* WHAT TO DO: Among the entries below, one stretch runs from the line that contains "hype; it needed" through the line that contains "world’s financial system.". Repeat that stretch exactly, ends included, and only that.

* MATERIAL TO PROCESS:
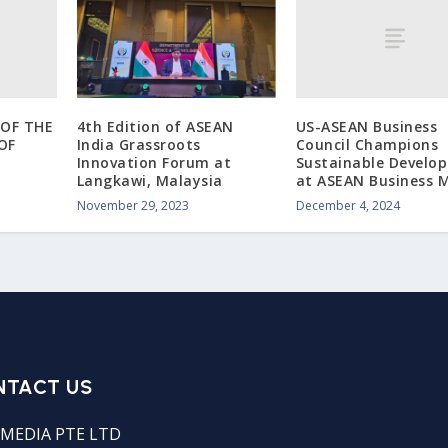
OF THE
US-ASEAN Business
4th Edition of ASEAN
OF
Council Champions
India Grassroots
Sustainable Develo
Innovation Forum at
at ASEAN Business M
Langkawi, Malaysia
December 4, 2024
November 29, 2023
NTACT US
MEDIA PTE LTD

* * *

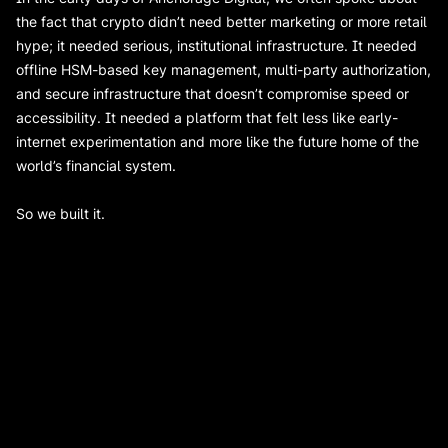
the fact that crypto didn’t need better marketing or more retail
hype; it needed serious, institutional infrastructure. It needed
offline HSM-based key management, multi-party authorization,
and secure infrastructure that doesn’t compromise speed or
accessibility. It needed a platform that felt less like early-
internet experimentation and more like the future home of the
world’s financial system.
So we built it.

* EXERCISE RESULT:
hype; it needed serious, institutional infrastructure. It needed
offline HSM-based key management, multi-party authorization,
and secure infrastructure that doesn’t compromise speed or
accessibility. It needed a platform that felt less like early-
internet experimentation and more like the future home of the
world’s financial system.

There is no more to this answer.